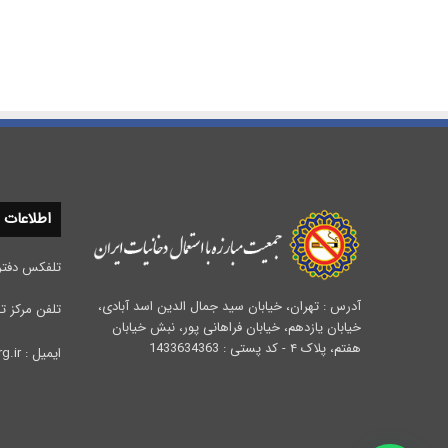
اطلاعات
تلفکس دفتر مرکزی :
آدرس : تهران، خیابان سید جمال الدین اسد آبادی،
تلفن مرکز تحقیقات 
خیابان یازدهم، خیابان فراهانی پور، نبش خیابان
هفتم، پلاک ۴ - کد پستی : 1433634363
ایمیل : info@iata.org.ir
◆ ◆ ◆ ◆
WORK ITEM: Whatever pictures the entries contain, omit them, and write the rest out exactly.

THE ANSWER:
اطلاعات
تلفکس دفتر مرکزی :
آدرس : تهران، خیابان سید جمال الدین اسد آبادی،
تلفن مرکز تحقیقات 
خیابان یازدهم، خیابان فراهانی پور، نبش خیابان
هفتم، پلاک ۴ - کد پستی : 1433634363
ایمیل : info@iata.org.ir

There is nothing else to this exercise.